Girolamo Zanchi, Confession of the Christian Religion, §I.iii
Having confessed that the God who reveals has revealed himself to the prophets and apostles as well as to us through their Spirit-inspired writings (which are the “very word of God” [§I.ii]), Zanchi now has to say something about which writings are”canonical” and which aren’t.
God did not simply drop the Bible down from heaven. Instead, he chose to reveal himself through prophetic and apostolic authors. Zanchi doesn’t have much to say here about how God did this, since it wasn’t a matter of serious contention until later in church history.
What he does want to focus on is the the fundamental criterion for canonicity, which is that the books in question are theopneustos or God-breathed. If such God-breathed writings exist and if the church can recognize them as such, then they are the measuring stick (which is all that “canon” means) for “all Christian piety” and “religious controversy.” Not surprisingly, his next move in CCR will be to list all the books that the “whole church… acknowledges and embraces, without any doubt,… as most certainly the word of God” (§I.iv).

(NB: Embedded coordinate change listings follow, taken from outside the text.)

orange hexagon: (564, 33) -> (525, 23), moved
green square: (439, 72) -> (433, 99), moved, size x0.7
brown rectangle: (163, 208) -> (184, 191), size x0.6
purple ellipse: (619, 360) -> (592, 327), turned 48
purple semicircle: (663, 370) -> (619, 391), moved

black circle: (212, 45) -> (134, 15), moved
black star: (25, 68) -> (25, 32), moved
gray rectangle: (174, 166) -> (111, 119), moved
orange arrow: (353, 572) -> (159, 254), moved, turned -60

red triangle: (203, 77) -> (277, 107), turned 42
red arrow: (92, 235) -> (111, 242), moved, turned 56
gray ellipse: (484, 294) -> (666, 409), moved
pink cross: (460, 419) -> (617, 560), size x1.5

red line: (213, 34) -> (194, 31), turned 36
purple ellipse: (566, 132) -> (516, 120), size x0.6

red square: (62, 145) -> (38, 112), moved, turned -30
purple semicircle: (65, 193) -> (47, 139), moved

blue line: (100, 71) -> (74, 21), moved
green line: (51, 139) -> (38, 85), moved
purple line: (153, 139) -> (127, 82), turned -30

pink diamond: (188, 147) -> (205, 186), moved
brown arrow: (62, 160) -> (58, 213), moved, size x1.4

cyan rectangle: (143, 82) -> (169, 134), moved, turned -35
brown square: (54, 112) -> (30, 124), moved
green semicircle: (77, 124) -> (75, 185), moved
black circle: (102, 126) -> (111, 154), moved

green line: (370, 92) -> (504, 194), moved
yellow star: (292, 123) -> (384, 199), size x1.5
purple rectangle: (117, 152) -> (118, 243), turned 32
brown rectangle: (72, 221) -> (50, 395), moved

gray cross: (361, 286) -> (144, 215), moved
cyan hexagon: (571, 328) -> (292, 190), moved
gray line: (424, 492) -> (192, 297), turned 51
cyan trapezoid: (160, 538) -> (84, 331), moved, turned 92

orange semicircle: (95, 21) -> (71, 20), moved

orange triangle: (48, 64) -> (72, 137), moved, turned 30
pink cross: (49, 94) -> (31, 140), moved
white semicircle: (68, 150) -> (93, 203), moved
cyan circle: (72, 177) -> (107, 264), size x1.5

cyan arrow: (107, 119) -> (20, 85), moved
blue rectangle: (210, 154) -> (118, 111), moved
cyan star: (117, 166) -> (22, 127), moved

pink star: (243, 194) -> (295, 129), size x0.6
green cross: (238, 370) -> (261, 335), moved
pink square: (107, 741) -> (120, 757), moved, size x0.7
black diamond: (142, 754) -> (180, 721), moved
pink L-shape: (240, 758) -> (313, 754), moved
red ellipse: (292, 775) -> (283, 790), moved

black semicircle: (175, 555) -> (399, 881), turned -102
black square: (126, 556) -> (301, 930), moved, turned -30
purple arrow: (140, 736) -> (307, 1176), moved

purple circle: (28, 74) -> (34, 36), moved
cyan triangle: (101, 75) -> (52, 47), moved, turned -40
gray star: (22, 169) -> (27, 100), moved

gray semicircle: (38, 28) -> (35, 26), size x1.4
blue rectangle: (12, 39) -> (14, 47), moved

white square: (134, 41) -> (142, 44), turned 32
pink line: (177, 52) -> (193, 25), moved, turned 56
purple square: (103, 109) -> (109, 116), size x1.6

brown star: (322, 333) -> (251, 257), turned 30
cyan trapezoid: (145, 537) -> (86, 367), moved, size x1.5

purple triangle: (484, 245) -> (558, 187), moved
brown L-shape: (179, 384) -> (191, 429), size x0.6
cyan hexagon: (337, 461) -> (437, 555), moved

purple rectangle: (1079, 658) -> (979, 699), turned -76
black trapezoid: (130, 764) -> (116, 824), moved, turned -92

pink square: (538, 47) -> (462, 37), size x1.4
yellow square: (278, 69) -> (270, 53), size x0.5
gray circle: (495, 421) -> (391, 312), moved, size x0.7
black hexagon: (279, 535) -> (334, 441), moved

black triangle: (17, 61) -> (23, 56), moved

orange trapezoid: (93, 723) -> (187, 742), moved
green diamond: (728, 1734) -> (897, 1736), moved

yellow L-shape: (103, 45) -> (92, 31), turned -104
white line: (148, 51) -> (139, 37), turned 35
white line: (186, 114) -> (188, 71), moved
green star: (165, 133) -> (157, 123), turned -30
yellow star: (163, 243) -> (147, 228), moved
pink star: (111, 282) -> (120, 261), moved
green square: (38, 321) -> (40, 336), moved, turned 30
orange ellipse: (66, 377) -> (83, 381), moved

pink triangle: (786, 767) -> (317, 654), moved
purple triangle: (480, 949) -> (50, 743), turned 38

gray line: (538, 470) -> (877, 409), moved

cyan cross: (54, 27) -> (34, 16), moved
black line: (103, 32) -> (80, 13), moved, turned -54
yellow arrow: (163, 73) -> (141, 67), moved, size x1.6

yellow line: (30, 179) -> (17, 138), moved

But where, you ask, does the church fit in? After all, Dan Brown convinced millions that church leaders gathered at the Council of Nicea chose which books got to be in the Bible. Fortunately, Zanchi never got around to reading The Da Vinci Code.
To be sure, CCR affirms that the church calls specific books canonical and other not, but it makes this distinction not because it claims a magisterial authority that binds (or looses) books to (or from) the canon. Rather, the church’s authority is ministerial. The church is accustomed to call Spirit-inspired books written by prophets and apostles canonical because (“for that reason”) they are theopneustos, which is to say “the very word of God” (as Zanchi put it §I.ii).
Needless to say—at least, I wish it were needless to say (but, things being as they are…)—this is not the same thing as saying that the church decides which books are the very words of God or that it confers an inspired status upon the Bible.
Books don’t gain or lose canonical status on account of the church’s recognition (even if the testimony of the church on their behalf may be important in convincing individuals to believe (as was famously the case for Augustine); they are canonical, so the church recognizes them.

Bruce Metzger comments:
Neither individuals nor councils created the canon; instead, they came to recognize and acknowledge the self-authenticating quality of these writings, which imposed themselves as canonical upon the church.
The New Testament, Its Background, Growth and Content, p. 318
William Barclay put it succinctly: “The New Testament books became canonical because no one could stop them doing so” (Making of the Bible, 78).
With that important clarification in mind, let’s take a moment to wonder at the fact that God gave the church the work of gathering together into a single volume the inspired writings that he chose to be included in the canon of Scripture. Like sheep that know the voice of their Shepherd, the Spirit-guided church recognized the voice of her God and responded. Because she hears that voice in books of the Bible, she recognizes them the canon, the ruler that measures theology, piety, and practice.